MALI
Entre quatre murs, la fumée de l’encens s’élève lentement. Elle se mêle aux plis d’un drap, au souffle d’une chambre, aux silences qui habitent les objets. ET pourtant, rien ne demeurent enfermé. Les parfums franchissent les fenêtres. Les étoffes sont suspendues dans les cours communes. Les regards circulent. L’intime déborde toujours.
A travers le Woussoulan, le drap, le balai et son expérience de mère artiste, Kani explore cet espace fragile de rencontres. Entre la vie intérieure et le territoire social, entre son regard et ceux des autres. Chaque objet devient un seuil, un lieu où se négocient le désir et la respectabilité, la protection et l’exposition, le visible et ce qui cherche encore à rester secret.
Dans cette géographie quotidien, les murs se dessinent en lignes fines peinant à contenir le dedans du dehors. Ils organisent une circulation sensible et permanente entre les corps, les normes et les regards.
Cette traversée
est aussi
la sienne
En choisissant de vivre sa maternité hors des chemins attendus, connus, Kani déplace son regard et les frontières de ce que la société autorise à voir, à dire ou à juger. Le drap, parfois élevé au rang de preuve de virginité rappelle combien le corps des femmes demeure un territoire de lecture collective. Ses images racontent alors ces négociations invisibles qui accompagnent chaque existence : ce que l’on préserve, ce que l’on dévoile, ce que l’on accepte de porter.
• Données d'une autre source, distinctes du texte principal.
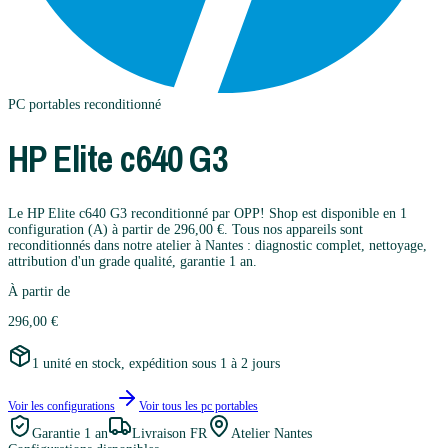
PC portables
reconditionné
HP
Elite c640 G3
Le HP Elite c640 G3 reconditionné par OPP! Shop est disponible en 1
configuration (A) à partir de 296,00 €. Tous nos appareils sont
reconditionnés dans notre atelier à Nantes : diagnostic complet, nettoyage,
attribution d'un grade qualité, garantie 1 an.
À partir de
296,00 €
1 unité en stock, expédition sous 1 à 2 jours
Voir les configurations
Voir tous les
pc portables
Garantie
1 an
Livraison FR
Atelier Nantes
Les séries à Kani recueillent les déplacements de l’intime, les silences des objets , des gardiens d’une mémoire tissée de résistances et d’une liberté discrète loin des regards conquis.
Kani Sissoki
L'artiste
Kani Sissoko est une jeune photographe intimiste née en 1988 à Bamako. Elle est diplômée de l’institut National des arts à Bamako qui a trouvé son chemin artistique lors d’un stage au Musée national de Bamako. L’image parle, Kani Sissoko use de sa caméra pour faire parler des cœurs souvent meurtris dans l’âme, des femmes qui pleurent dans leurs cœurs, des cœurs qui saignent dans leurs corps, et des corps qui réclament la justice.
Son travail est avant tout guidé par ses expériences de vie et les conditions de la femme dans la société malienne. Les œuvres de Kani (Racine, Affliction, Folie nocturne, Impact, Worotan et Quand les murs parlent, etc.) évoquent les faits des sociétés comme les violences psychologiques et physiques que les femmes subissent entre les murs de la maison familiale. À travers ses créations, elle peind le vécu de ces déchirures et en faisant, brise le silence qui entoure trop souvent les violences conjugales.